Even if we only focus on the IRB’s role, there are problems with Prentice’s defense of it. First, the director of the IRB, Moira Keane, was asked in her deposition (p. 96), “So, it’s not the Institutional Review Board’s purpose to protect clinical trial subjects, is that what you are saying?” Keane’s response, “That’s true.”
Asked about Keane’s comment, Prentice said, “I read her deposition. The role of the IRB is obviously to protect human subjects. Clearly. And I would be surprised if Moira Keane had said that in any context.”
Given Dr. Prentice’s defense of the UMN’s IRB, I subsequently asked him about Dr. David Adson, who was chair of the IRB overseeing the CAFÉ trial, and responsible for investigating Dan’s death.
Adson received money from AstraZeneca (the CAFÉ study sponsor) and was in the same department as Olson and Charles Schulz (Adson’s department chair in the UMN Department of Psychiatry, and co-investigator on the CAFÉ study). Adson also directed the center where the CAFE study was housed. Despite all this, Adson claimed on the IRB report that he had no conflict of interest (COI).
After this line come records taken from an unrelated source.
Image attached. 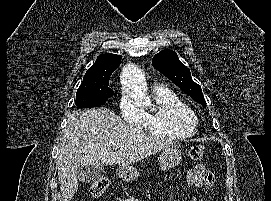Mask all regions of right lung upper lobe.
<instances>
[{"mask_svg": "<svg viewBox=\"0 0 271 201\" xmlns=\"http://www.w3.org/2000/svg\"><path fill=\"white\" fill-rule=\"evenodd\" d=\"M120 63V55L110 53L101 54L97 57L95 64L87 70L84 78L111 75Z\"/></svg>", "mask_w": 271, "mask_h": 201, "instance_id": "right-lung-upper-lobe-1", "label": "right lung upper lobe"}]
</instances>
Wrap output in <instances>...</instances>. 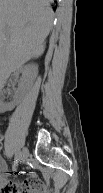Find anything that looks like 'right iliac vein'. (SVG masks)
Segmentation results:
<instances>
[{
  "label": "right iliac vein",
  "instance_id": "1",
  "mask_svg": "<svg viewBox=\"0 0 103 193\" xmlns=\"http://www.w3.org/2000/svg\"><path fill=\"white\" fill-rule=\"evenodd\" d=\"M29 156V152L27 148H23L22 152H21V162L24 163L27 158Z\"/></svg>",
  "mask_w": 103,
  "mask_h": 193
}]
</instances>
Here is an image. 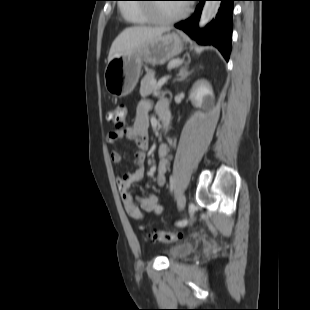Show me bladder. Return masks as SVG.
Segmentation results:
<instances>
[{
	"label": "bladder",
	"instance_id": "1",
	"mask_svg": "<svg viewBox=\"0 0 310 310\" xmlns=\"http://www.w3.org/2000/svg\"><path fill=\"white\" fill-rule=\"evenodd\" d=\"M193 248V243L184 242L169 246L166 250L169 259L178 260L189 255L192 252Z\"/></svg>",
	"mask_w": 310,
	"mask_h": 310
}]
</instances>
I asked Prentice, “Don't you think that was worth mentioning as a problem with the IRB?” Prentice said that he was unaware of Adson’s role—that this became public after his involvement with the case.
The problem I have with these explanations are that a) as an expert witness, I might have expected Prentice to perhaps know a few more details about the IRB he was defending and b) I would have expected someone who continues to teach about a topic, using Markingson as illustrative of issues of research in vulnerable subjects, to have kept up with news and have updated his material. While Dr. Prentice may not be paid for his lectures, he certainly derives benefit by registration being waived at the conferences where he speaks and by further enhancing his stature as a nationally recognized research ethics expert.
It is perhaps telling that Dr. Prentice gave another lecture last year at ACRP, titled “Advice from a Hired Gun in Clinical Trial Litigation.” It is also telling that he did not clearly declare his own conflicts of interest at either ACRP or PRIMR. This does not inspire confidence in such conferences as paragons of training in research ethics.